* _Work request_
Report how many lines below contain the word "SUPPORT". Write only that number.
START Exercise materials
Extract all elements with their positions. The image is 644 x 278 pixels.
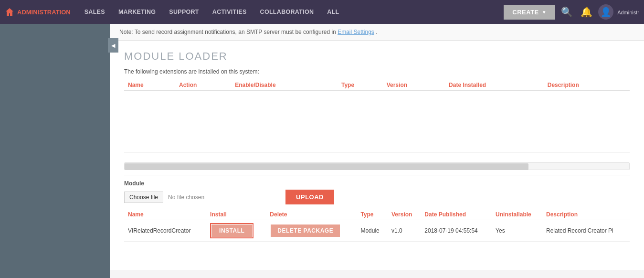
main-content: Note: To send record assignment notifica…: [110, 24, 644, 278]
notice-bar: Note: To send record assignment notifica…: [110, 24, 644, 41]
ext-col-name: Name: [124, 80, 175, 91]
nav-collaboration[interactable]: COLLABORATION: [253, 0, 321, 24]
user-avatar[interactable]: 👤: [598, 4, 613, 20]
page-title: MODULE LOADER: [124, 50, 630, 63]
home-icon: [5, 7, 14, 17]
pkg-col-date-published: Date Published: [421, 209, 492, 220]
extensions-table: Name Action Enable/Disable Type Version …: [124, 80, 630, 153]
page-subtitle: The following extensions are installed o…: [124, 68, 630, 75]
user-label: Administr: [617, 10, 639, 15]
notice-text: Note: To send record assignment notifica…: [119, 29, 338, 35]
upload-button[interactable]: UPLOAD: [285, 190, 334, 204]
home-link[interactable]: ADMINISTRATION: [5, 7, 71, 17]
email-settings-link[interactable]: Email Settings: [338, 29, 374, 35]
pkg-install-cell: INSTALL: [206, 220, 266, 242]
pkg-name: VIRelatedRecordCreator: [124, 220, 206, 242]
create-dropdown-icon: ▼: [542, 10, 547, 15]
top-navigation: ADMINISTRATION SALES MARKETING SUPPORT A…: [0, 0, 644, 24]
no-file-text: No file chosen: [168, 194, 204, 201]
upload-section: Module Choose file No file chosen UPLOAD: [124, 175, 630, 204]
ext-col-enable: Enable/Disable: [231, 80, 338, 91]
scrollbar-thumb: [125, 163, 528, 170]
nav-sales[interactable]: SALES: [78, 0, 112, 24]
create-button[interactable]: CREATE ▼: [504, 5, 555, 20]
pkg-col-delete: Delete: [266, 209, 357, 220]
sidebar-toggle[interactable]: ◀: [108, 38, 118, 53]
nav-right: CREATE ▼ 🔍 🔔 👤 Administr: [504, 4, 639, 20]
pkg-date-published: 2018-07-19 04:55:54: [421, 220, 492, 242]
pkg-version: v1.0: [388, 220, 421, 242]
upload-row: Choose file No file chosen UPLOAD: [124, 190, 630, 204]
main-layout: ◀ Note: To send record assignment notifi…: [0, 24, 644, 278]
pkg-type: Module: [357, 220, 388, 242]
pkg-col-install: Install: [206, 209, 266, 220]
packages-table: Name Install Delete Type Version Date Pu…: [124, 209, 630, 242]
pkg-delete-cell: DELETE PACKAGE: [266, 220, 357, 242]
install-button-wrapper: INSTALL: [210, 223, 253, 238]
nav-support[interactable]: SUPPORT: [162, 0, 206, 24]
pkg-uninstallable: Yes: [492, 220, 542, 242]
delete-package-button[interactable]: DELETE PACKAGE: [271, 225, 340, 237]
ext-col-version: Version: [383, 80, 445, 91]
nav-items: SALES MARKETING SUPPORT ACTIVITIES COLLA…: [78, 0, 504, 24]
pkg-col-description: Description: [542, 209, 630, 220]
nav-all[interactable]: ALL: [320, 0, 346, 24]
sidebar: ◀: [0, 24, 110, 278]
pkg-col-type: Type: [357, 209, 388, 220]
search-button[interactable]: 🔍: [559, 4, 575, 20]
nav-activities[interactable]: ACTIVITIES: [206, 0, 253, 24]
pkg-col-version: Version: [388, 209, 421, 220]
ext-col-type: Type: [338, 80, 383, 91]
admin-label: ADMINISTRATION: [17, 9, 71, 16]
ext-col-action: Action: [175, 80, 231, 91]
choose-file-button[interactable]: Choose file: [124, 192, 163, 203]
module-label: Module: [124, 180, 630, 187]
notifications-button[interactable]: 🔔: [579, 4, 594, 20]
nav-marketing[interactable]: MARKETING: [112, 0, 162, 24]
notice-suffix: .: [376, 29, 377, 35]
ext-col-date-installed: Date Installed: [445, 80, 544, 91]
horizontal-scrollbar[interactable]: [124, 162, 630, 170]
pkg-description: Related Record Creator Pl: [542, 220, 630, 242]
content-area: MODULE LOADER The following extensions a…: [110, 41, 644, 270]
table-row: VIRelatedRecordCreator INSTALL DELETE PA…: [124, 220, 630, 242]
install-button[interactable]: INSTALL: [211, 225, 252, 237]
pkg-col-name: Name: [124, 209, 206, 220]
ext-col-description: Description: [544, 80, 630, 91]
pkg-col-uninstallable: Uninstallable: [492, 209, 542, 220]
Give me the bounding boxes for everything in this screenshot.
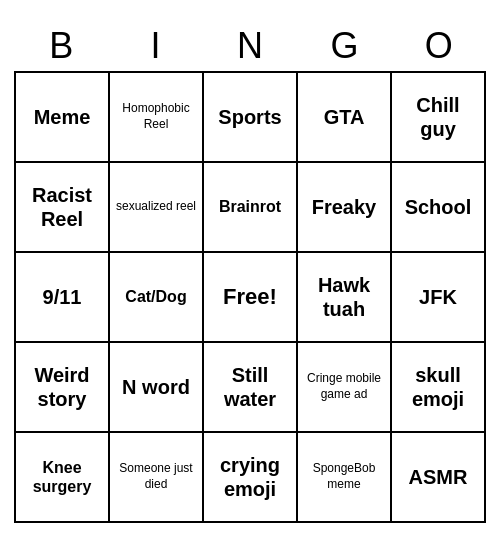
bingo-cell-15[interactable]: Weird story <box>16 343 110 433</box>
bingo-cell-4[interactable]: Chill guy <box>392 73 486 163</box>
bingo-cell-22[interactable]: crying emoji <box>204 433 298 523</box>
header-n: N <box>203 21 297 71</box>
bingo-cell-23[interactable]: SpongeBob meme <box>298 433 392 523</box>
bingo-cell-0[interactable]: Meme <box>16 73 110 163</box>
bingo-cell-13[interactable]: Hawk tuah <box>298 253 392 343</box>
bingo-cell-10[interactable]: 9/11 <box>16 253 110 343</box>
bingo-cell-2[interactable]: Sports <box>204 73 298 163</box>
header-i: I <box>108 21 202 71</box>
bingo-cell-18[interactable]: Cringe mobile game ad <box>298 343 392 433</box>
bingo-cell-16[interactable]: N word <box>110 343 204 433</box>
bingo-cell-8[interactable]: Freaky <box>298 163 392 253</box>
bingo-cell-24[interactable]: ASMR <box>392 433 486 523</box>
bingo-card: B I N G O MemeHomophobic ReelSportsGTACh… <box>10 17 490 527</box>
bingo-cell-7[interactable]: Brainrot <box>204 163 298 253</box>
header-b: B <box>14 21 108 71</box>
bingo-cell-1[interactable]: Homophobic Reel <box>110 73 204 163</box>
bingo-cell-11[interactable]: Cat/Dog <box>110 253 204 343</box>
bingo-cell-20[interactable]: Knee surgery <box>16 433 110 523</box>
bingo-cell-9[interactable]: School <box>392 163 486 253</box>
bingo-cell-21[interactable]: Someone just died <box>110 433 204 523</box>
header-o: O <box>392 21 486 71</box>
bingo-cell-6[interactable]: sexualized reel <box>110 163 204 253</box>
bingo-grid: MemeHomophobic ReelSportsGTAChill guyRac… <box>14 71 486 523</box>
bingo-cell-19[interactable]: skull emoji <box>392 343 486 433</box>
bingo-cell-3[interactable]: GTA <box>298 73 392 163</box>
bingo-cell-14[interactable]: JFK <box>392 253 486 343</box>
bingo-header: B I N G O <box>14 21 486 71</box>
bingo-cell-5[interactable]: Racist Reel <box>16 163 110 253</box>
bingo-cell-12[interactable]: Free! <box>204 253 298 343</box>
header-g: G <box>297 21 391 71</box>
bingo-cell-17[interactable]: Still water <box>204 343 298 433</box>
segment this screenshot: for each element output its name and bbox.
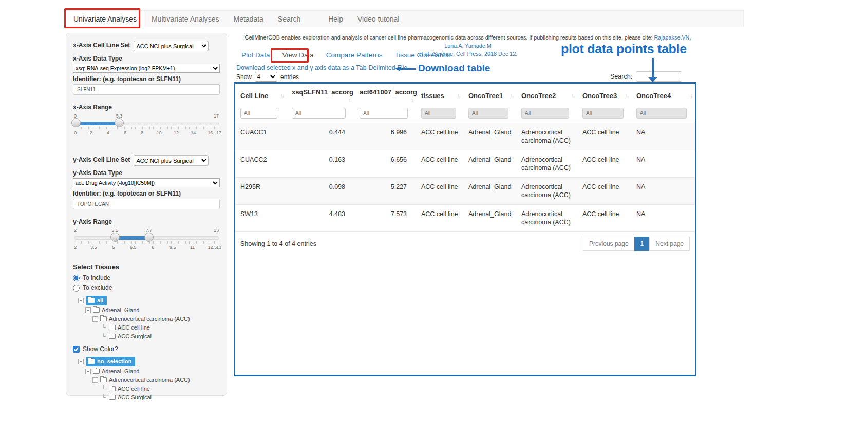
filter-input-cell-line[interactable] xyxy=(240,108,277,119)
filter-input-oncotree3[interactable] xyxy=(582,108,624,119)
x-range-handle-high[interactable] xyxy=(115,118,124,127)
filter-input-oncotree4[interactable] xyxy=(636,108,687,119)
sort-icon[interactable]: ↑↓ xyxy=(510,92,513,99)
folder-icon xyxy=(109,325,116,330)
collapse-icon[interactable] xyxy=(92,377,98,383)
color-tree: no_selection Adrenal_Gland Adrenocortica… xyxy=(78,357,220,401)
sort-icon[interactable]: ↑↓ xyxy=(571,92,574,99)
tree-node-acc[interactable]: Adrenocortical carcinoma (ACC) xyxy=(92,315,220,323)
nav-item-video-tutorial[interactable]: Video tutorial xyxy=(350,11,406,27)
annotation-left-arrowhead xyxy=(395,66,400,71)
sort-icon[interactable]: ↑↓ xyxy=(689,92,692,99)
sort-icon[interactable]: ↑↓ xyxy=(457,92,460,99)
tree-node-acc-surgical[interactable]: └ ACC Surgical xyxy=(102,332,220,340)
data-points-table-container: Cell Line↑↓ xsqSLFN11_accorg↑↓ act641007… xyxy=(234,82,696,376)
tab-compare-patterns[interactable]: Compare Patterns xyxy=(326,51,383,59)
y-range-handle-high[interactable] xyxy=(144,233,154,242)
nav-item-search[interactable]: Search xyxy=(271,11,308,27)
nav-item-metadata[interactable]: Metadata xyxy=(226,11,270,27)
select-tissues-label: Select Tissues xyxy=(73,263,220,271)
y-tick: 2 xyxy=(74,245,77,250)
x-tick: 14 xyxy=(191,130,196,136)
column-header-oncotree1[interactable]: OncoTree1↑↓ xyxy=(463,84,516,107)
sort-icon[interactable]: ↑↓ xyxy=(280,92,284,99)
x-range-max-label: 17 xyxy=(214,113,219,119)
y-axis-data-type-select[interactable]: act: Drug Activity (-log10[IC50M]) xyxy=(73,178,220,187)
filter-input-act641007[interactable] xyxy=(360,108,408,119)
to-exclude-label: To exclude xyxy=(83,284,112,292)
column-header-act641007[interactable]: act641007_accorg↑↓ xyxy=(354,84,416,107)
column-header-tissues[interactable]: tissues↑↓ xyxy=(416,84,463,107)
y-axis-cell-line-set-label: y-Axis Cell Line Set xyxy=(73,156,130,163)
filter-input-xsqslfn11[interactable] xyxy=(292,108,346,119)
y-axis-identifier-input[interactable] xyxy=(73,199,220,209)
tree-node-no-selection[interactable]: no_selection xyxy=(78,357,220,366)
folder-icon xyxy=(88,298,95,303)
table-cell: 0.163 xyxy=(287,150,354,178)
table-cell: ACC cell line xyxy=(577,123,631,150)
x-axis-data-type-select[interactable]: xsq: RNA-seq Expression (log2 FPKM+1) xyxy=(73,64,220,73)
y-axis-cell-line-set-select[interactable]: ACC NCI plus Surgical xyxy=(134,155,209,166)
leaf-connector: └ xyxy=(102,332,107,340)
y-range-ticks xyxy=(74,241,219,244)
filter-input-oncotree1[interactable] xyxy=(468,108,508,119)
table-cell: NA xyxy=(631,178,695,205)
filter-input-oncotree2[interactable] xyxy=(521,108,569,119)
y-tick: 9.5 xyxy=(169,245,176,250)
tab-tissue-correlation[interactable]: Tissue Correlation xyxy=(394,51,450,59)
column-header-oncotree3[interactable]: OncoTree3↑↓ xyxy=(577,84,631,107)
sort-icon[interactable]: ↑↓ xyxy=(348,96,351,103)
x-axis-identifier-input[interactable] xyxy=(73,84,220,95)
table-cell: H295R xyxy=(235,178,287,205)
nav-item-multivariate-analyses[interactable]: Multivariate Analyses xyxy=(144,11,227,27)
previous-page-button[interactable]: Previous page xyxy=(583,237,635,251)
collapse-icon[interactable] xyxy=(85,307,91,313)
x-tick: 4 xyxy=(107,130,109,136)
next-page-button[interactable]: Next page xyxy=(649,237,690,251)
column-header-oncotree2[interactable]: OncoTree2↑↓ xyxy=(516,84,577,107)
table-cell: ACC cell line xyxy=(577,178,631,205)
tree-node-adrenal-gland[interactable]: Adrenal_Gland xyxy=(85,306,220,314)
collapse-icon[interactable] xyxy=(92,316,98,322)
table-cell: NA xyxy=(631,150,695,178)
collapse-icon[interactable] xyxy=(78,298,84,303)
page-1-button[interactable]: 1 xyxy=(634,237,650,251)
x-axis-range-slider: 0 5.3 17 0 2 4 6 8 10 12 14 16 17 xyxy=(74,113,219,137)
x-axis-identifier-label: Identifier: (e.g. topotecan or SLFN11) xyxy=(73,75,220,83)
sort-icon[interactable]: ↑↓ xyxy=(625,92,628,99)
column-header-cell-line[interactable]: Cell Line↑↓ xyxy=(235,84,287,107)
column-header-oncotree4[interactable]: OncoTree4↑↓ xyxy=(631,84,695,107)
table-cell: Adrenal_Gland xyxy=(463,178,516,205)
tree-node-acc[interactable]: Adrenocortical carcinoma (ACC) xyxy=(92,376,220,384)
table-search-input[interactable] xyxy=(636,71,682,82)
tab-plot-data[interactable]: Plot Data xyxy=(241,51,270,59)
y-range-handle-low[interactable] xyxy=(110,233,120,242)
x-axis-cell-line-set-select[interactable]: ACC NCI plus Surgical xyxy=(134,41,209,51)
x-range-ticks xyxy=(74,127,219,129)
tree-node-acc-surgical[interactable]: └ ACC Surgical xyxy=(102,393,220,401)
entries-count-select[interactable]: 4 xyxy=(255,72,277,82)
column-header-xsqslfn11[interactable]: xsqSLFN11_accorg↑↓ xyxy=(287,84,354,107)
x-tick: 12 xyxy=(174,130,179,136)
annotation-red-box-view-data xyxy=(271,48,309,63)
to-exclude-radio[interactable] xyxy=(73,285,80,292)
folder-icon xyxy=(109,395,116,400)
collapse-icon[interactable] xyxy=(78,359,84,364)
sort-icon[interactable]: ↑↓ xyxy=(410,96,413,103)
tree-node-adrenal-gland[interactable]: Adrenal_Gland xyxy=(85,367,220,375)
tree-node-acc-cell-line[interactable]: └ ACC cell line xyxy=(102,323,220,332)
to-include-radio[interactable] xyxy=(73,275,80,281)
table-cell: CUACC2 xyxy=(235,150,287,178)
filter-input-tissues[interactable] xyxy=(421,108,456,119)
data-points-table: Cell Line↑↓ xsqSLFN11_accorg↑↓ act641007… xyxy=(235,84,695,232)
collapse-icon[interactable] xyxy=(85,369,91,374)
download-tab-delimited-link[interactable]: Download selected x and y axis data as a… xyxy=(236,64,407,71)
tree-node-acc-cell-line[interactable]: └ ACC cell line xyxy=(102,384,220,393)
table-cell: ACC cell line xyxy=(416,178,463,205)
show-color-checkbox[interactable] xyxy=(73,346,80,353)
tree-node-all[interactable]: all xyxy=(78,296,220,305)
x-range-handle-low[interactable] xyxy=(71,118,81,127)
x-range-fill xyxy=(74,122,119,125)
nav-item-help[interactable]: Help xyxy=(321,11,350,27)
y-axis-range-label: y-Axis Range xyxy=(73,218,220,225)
END Exercise materials
* _Your solution_
3